§ EXERCISE AIM:
Search the data below for the word "Show" and copy each line that holds it.

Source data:
== Segment start ==
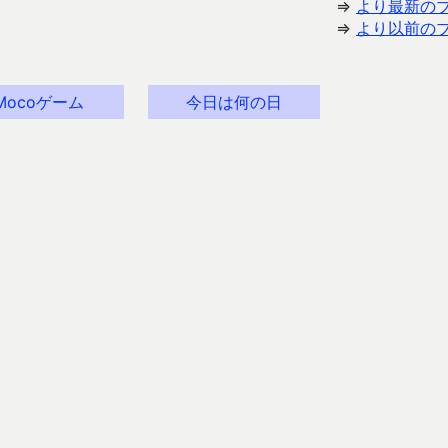
⇒
より最新の
⇒
より以前の
Mocoゲーム
今日は何の日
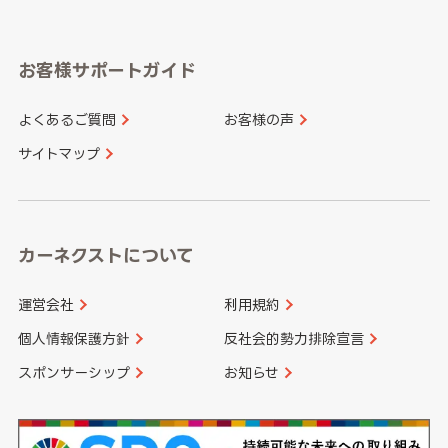
岐阜県
静岡県
奈良県
三重県
岡山県
広島県
福岡県
佐賀県
愛知県
和歌山県
お客様サポートガイド
山口県
徳島県
長崎県
熊本県
よくあるご質問
お客様の声
香川県
愛媛県
大分県
宮崎県
サイトマップ
高知県
鹿児島県
沖縄県
カーネクストについて
運営会社
利用規約
個人情報保護方針
反社会的勢力排除宣言
スポンサーシップ
お知らせ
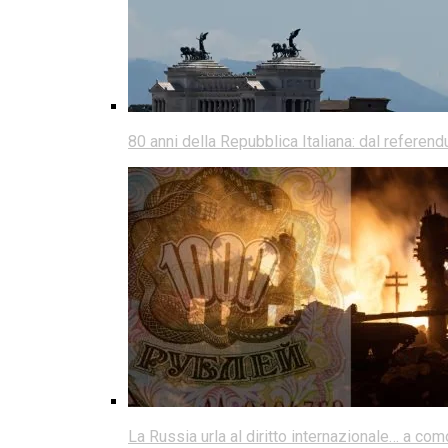
80 anni della Repubblica Italiana: dal referen
La Russia urla al diritto internazionale… a co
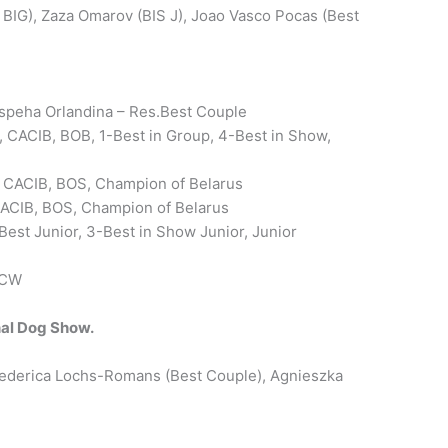
BIG), Zaza Omarov (BIS J), Joao Vasco Pocas (Best
speha Orlandina – Res.Best Couple
CACIB, BOB, 1-Best in Group, 4-Best in Show,
 CACIB, BOS, Champion of Belarus
ACIB, BOS, Champion of Belarus
est Junior, 3-Best in Show Junior, Junior
 CW
onal Dog Show.
rederica Lochs-Romans (Best Couple), Agnieszka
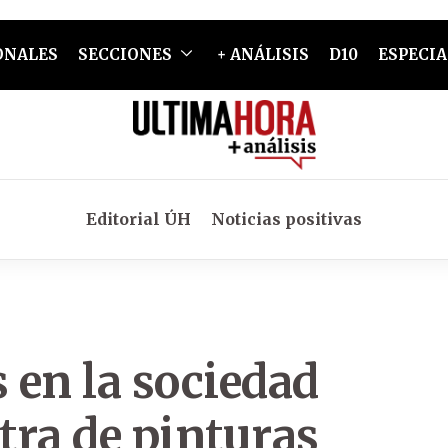
ONALES
SECCIONES
+ ANÁLISIS
D10
ESPECIA
Editorial ÚH
Noticias positivas
s en la sociedad
tra de pinturas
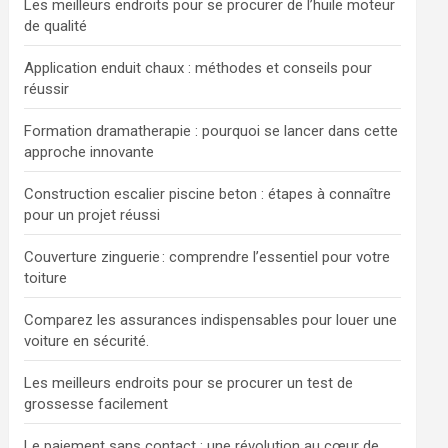
Les meilleurs endroits pour se procurer de l’huile moteur
de qualité
Application enduit chaux : méthodes et conseils pour
réussir
Formation dramatherapie : pourquoi se lancer dans cette
approche innovante
Construction escalier piscine beton : étapes à connaître
pour un projet réussi
Couverture zinguerie : comprendre l’essentiel pour votre
toiture
Comparez les assurances indispensables pour louer une
voiture en sécurité.
Les meilleurs endroits pour se procurer un test de
grossesse facilement
Le paiement sans contact : une révolution au cœur de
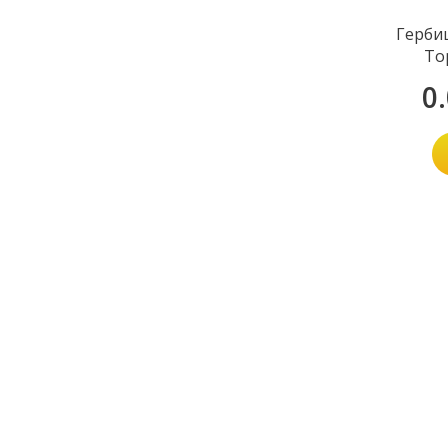
Герби
То
0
== Segment end ==
§ SOLUTION TO THIS TASK:
CACIB, BOB, 1-Best in Group, 4-Best in Show,
est Junior, 3-Best in Show Junior, Junior
onal Dog Show.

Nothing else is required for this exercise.